[
https://issues.apache.org/jira/browse/UIMA-2772?page=com.atlassian.jira.plugin.system.issuetabpanels:comment-tabpanel&focusedCommentId=13613070#comment-13613070
]
Lou DeGenaro commented on UIMA-2772:
------------------------------------
Update transport such that DuccProcess and DuccReservation carry Node field,
and provide getter/setter and constructors employing same.

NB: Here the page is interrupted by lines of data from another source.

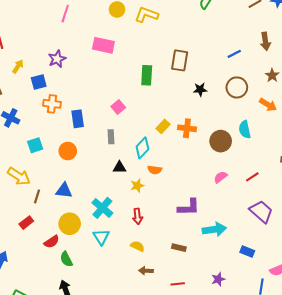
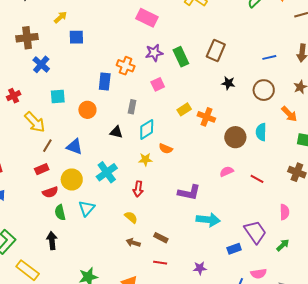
purple star: (57, 59) -> (154, 53), moved
green rectangle: (147, 75) -> (181, 57), turned -42
orange cross: (52, 104) -> (126, 66), moved
pink square: (118, 107) -> (158, 84), moved
cyan diamond: (142, 148) -> (147, 129), moved
black triangle: (119, 167) -> (116, 132), moved
red line: (252, 177) -> (257, 179), turned 48
purple trapezoid: (261, 212) -> (255, 232), moved
red rectangle: (26, 223) -> (42, 169), moved
cyan triangle: (101, 237) -> (87, 208), moved
brown rectangle: (179, 248) -> (161, 238), moved
blue rectangle: (247, 252) -> (234, 249), turned -56

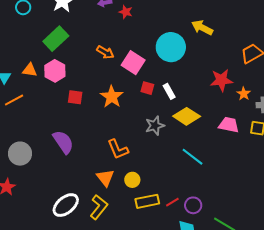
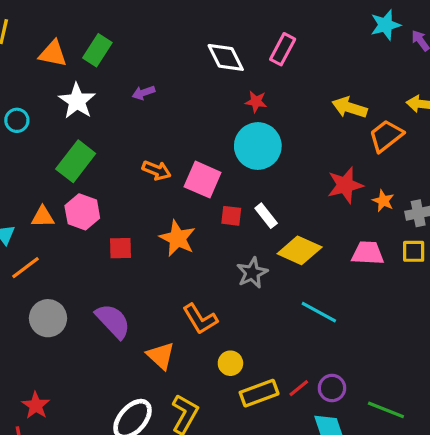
red star: (126, 12) -> (256, 102), moved
yellow arrow: (202, 28) -> (350, 107), moved
gray circle: (20, 154) -> (48, 318), moved
orange triangle: (105, 178) -> (161, 356), moved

Update orchestrator to employ above newly added constructors.
Code delivered.
> DUCC resource manager - Restart and fast-start
> ----------------------------------------------
>
> Key: UIMA-2772
> URL: https://issues.apache.org/jira/browse/UIMA-2772
> Project: UIMA
> Issue Type: Bug
> Components: DUCC
> Reporter: Jim Challenger
> Assignee: Jim Challenger
>
> Currently RM waits a "reasonable time" (init-stabiity) on startup to allow
> nodes to check in, before accepting scheduling requests. It is not possible
> to know exactly how long to wait, making init-stability a heuristic. For
> normal startup this is not a problem. If RM is restarting 'hot', or if the
> orchestrator publishes non-preemptable jobs on restart, and the necessary
> nodes have not arrived by the completion of init-stability wait, this can
> cause many problems: over-commitment, under-commitment, and in some cases
> inconsistent state (and crashes).
> To remedy this, RM will include the full Node object in its publications to
> the OR, which will echo them back for work that it believes to be active. On
> startup RM can fully reconstruct state as of its last publication from this,
> eliminating the problem. A side-effect of this is that RM need not wait for
> nodes to check in, significantly decreasing its startup time. If nodes added
> to the resource pool in this way never check in, the normal "dead node"
> mechanism will kick in, maintaining consistency.
--
This message is automatically generated by JIRA.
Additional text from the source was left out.